To: JohnM who wrote (33030)12/28/2006 8:00:03 PM
From: JohnM  Read Replies (2) | Respond to of 541326
 
Syria is more than something of a mystery to me. This NYTimes' piece is the most helpful I've read in some time.

I forgot, if I ever knew, that it's 80% Sunni but the Assad family and its associated tribe are Shias.

It also makes clear just how Iran has made such inroads in Syria while the US sits on the sidelines churning out bluster.

And in the background of my reading is that fascinating chapter of Friedman's From Beirut to Jerusalem on Assad's destruction of that rebellious town. Forget the name.
--------
The New York Times

December 28, 2006
Iran’s Strong Ties With Syria Complicate U.S. Overtures
By MICHAEL SLACKMAN

DAMASCUS, Syria — Early next year, Syria’s first domestically manufactured cars are scheduled to roll off an assembly line. They will have an Iranian name, be produced in a plant partly financed by a state-controlled Iranian car company and be made of parts from Iran.

Not long after that, Syria hopes to open two new multimillion-dollar wheat silos, add 1,200 new buses in Damascus, open another Iranian car factory in the north and start operating a cement plant — all in partnership with Iran. The two countries are also talking about building an oil refinery, opening a joint bank, constructing housing, developing electric generators and, someday, linking their rail systems through Iraq.

As the White House begins to rethink its strategy for dealing with the Middle East, particularly how to calm the chaos in Iraq, pressure to try to re-engage Syria has grown. Some Western analysts contend that Syria, with a government more pragmatic than ideological, can be pried away from Iran’s influence and convinced that its long-term interests lie instead with the West.

But Washington has spent years trying to isolate Syria, while Iran has for decades moved to entwine itself with Syria on many levels — political, military, economic and religious.

Iran is a country of many power centers with different pools of money, from funds controlled by grand ayatollahs of Qum, to those in the hands of the Revolutionary Guards. They may not all be directed by the central government, but they all help promote Iranian influence in Syria.

As a result, some Western diplomats in Iran say that, even if the United States tried, it might be impossible to extricate Syria from Iran’s orbit.

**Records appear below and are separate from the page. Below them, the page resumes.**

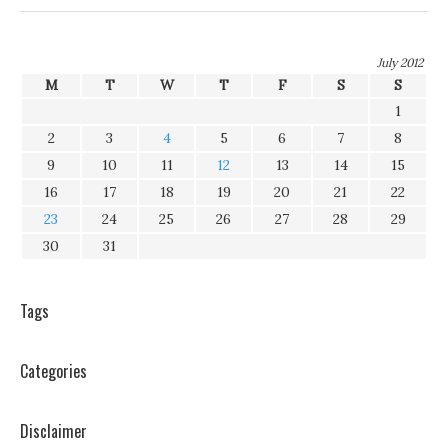
July 2012
M
T
W
T
F
S
S
1
2
3
4
5
6
7
8
9
10
11
12
13
14
15
16
17
18
19
20
21
22
23
24
25
26
27
28
29
30
31
Tags
Categories
Disclaimer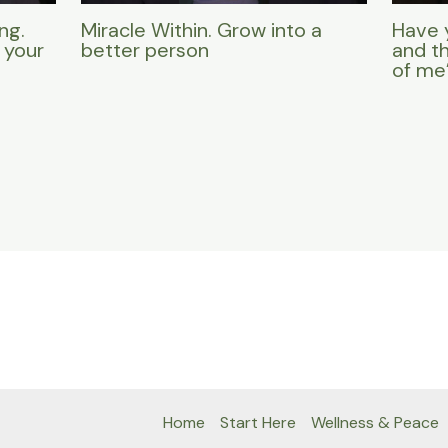
ng.
Miracle Within. Grow into a
Have 
 your
better person
and t
of me
Home
Start Here
Wellness & Peace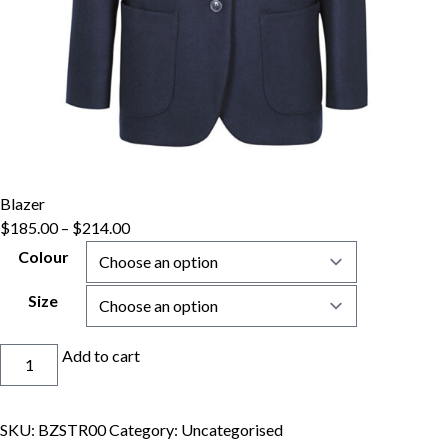
Blazer
$
185.00
–
$
214.00
Colour
Size
Blazer
Add to cart
quantity
SKU:
BZSTR00
Category:
Uncategorised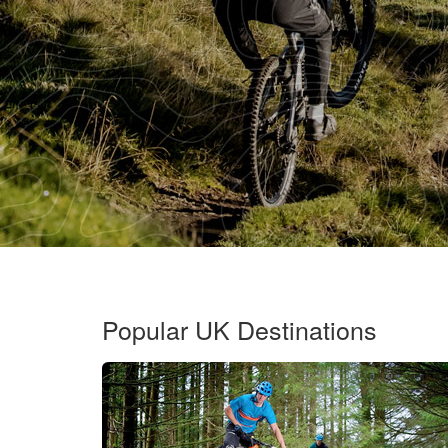
Popular UK Destinations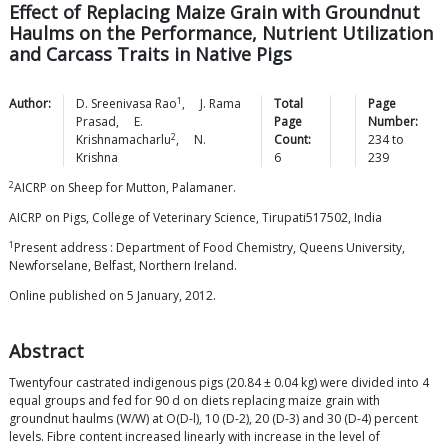
Effect of Replacing Maize Grain with Groundnut
Haulms on the Performance, Nutrient Utilization
and Carcass Traits in Native Pigs
1
Author:
D. Sreenivasa
Rao
,
J. Rama
Total
Page
Prasad
,
E.
Page
Number:
2
Krishnamacharlu
,
N.
Count:
234
to
Krishna
6
239
2
AICRP on Sheep for Mutton, Palamaner.
AICRP on Pigs, College of Veterinary Science, Tirupati517502, India
1
Present address : Department of Food Chemistry, Queens University,
Newforselane, Belfast, Northern Ireland.
Online published on 5 January, 2012.
Abstract
Twentyfour castrated indigenous pigs (20.84 ± 0.04 kg) were divided into 4
equal groups and fed for 90 d on diets replacing maize grain with
groundnut haulms (W/W) at O(D-l), 10 (D-2), 20 (D-3) and 30 (D-4) percent
levels. Fibre content increased linearly with increase in the level of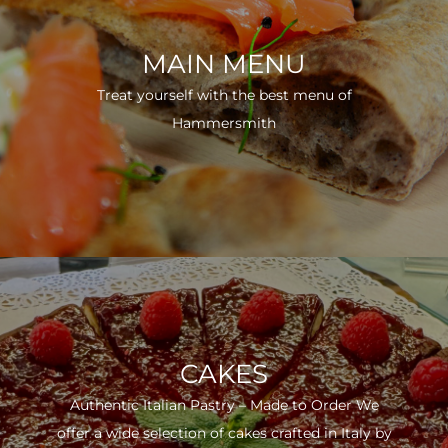
MAIN MENU
Treat yourself with the best menu of
Hammersmith
CAKES
Authentic Italian Pastry – Made to Order We
offer a wide selection of cakes crafted in Italy by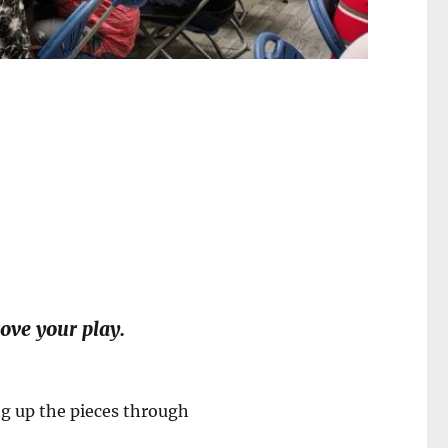
ove your play.
ng up the pieces through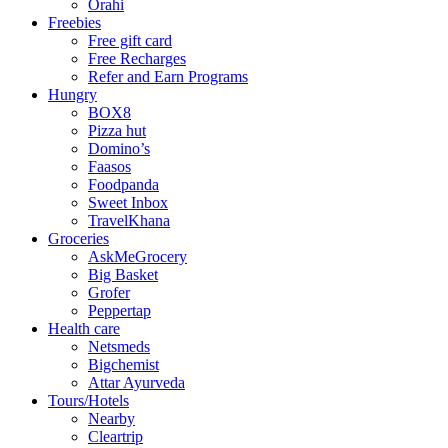
Orahi
Freebies
Free gift card
Free Recharges
Refer and Earn Programs
Hungry
BOX8
Pizza hut
Domino’s
Faasos
Foodpanda
Sweet Inbox
TravelKhana
Groceries
AskMeGrocery
Big Basket
Grofer
Peppertap
Health care
Netsmeds
Bigchemist
Attar Ayurveda
Tours/Hotels
Nearby
Cleartrip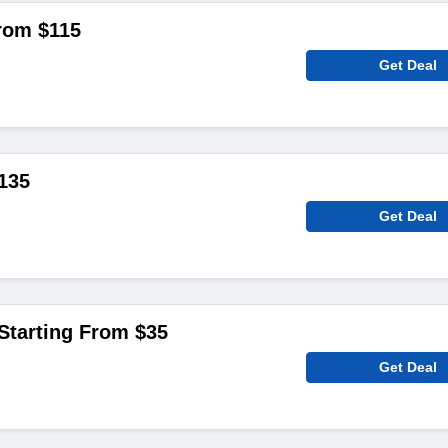
rom $115
Get Deal
135
Get Deal
Starting From $35
Get Deal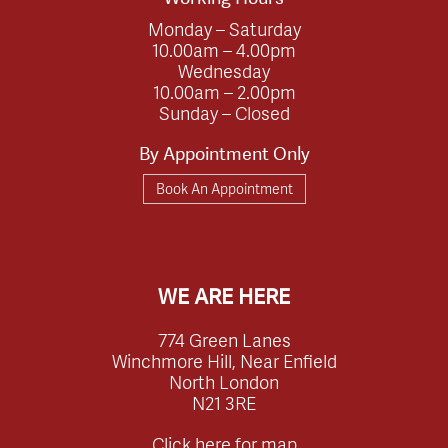
Monday – Saturday
10.00am – 4.00pm
Wednesday
10.00am – 2.00pm
Sunday – Closed
By Appointment Only
Book An Appointment
WE ARE HERE
774 Green Lanes
Winchmore Hill, Near Enfield
North London
N21 3RE
Click here for map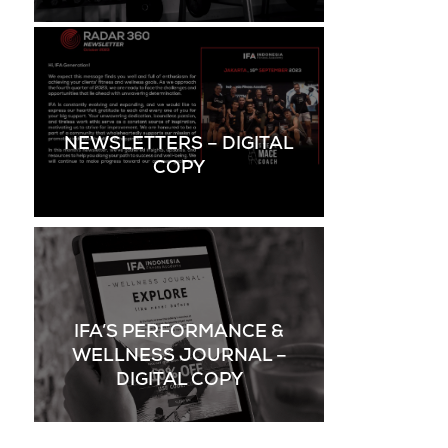
NEWSLETTERS – DIGITAL
COPY
IFA’S PERFORMANCE &
WELLNESS JOURNAL –
DIGITAL COPY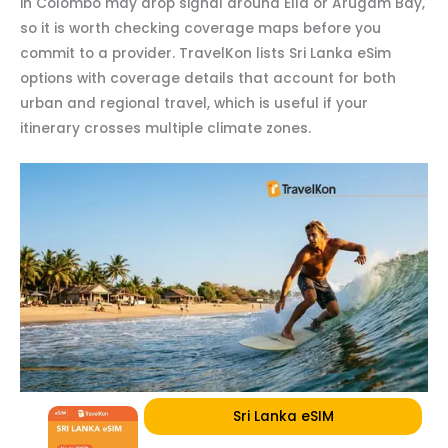
in Colombo may drop signal around Ella or Arugam Bay,
so it is worth checking coverage maps before you
commit to a provider. TravelKon lists Sri Lanka eSim
options with coverage details that account for both
urban and regional travel, which is useful if your
itinerary crosses multiple climate zones.
Sri Lanka eSIM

“Iranians have been working harder for longer than we realized,” said a European diplomat based in Damascus who spoke on condition of anonymity to avoid antagonizing Syrian officials. “They have stronger links going back more years than we were aware of.”

Syrian officials are extremely sensitive about the relationship with Iran. Part of the reason is fear of igniting sectarian tensions in Syria, which is about 80 percent Sunni Muslim. The president and his inner circle are from a minority Shiite sect, the Alawites, and Iran is Shiite.

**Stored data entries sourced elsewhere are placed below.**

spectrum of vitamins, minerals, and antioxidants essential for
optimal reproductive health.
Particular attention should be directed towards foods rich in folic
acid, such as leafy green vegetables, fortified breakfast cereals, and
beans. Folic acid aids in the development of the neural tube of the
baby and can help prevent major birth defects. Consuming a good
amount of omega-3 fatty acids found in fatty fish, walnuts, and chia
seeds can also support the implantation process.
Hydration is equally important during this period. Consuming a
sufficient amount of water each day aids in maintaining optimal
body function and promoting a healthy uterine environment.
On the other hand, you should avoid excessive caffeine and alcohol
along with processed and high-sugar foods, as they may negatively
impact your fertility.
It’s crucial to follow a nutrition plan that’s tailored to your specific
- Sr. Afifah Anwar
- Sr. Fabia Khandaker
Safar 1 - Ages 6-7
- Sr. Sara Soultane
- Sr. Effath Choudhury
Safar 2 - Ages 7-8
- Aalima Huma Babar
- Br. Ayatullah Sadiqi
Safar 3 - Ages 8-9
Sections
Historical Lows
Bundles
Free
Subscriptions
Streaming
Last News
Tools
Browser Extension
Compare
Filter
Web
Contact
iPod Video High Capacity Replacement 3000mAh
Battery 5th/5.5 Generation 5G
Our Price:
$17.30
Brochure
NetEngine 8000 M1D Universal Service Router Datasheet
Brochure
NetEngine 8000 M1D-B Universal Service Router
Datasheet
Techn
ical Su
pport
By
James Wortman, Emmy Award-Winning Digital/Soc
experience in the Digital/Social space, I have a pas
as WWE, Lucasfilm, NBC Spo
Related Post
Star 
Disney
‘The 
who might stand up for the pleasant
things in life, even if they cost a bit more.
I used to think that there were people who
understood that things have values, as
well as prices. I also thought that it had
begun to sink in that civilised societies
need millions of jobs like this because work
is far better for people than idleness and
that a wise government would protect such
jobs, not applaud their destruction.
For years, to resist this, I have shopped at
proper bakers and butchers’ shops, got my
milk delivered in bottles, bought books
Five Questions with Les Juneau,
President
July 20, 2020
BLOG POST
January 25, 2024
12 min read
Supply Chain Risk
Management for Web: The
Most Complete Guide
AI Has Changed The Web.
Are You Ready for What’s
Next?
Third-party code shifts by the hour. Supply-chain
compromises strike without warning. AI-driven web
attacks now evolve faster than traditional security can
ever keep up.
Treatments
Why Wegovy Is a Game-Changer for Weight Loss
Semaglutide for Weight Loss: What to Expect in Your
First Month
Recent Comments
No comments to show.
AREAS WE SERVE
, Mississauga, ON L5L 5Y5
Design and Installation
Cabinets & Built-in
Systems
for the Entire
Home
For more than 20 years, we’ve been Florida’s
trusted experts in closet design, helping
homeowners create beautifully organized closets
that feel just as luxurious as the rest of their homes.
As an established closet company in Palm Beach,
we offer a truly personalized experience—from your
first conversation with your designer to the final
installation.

While the Syrian power brokers have decided for practical reasons to align with Iran, political analysts in Syria say the government remains fearful of alienating the Sunni majority, especially amid widespread rumors that Iran is trying to convert Sunni Syrians to Shiism.

Concern among Sunnis is heightened because Syria is a major destination for Iranian religious tourists; as many as 500,000 a year visit Shiite sites in Syria. Iranian organizations have spent millions of dollars restoring, enlarging and maintaining Shiite shrines in Syria, from the center of Damascus, the capital, to the north, near the Turkish border.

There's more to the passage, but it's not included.